From the listing below, reproduce exactly the lines starting with the one with "根据我们的使用条款及当地法规要求，我们无法为您所在的" and going on through the one with "R.K. Montessorischool Buiten", both ends kept. No picture is copied.

DATA RECORDS:
*** Begin section ***

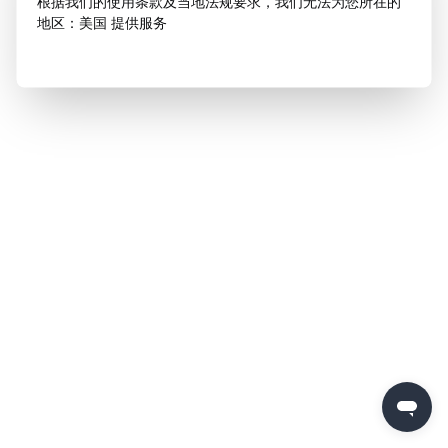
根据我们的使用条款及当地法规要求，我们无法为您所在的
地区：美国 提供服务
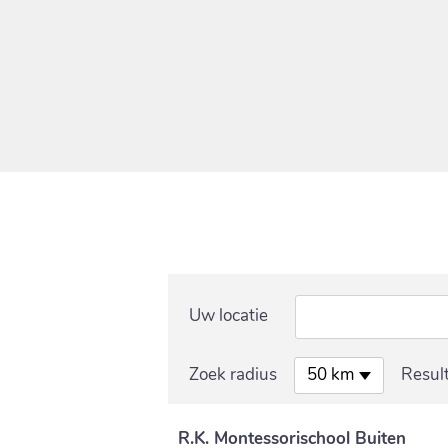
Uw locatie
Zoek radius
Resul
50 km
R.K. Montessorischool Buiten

*** End section ***
*** Begin section ***

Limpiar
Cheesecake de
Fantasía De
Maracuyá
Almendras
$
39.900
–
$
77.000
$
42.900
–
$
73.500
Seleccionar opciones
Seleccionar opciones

*** End section ***
*** Begin section ***

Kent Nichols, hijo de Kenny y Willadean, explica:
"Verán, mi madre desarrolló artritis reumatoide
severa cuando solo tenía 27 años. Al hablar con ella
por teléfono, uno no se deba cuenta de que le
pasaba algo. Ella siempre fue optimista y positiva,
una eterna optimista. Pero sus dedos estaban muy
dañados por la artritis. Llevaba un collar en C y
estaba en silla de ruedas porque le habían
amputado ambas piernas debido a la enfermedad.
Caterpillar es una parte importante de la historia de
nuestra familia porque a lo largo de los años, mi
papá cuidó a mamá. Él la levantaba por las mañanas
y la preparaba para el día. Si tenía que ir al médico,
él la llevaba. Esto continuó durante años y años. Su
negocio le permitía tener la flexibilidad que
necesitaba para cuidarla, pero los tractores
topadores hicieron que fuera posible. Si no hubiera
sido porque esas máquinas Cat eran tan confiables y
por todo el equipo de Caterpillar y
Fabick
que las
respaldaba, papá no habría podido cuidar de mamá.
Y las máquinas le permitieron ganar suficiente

*** End section ***

WRITTEN ANSWER:
根据我们的使用条款及当地法规要求，我们无法为您所在的
地区：美国 提供服务
Uw locatie
Zoek radius
Resul
50 km
R.K. Montessorischool Buiten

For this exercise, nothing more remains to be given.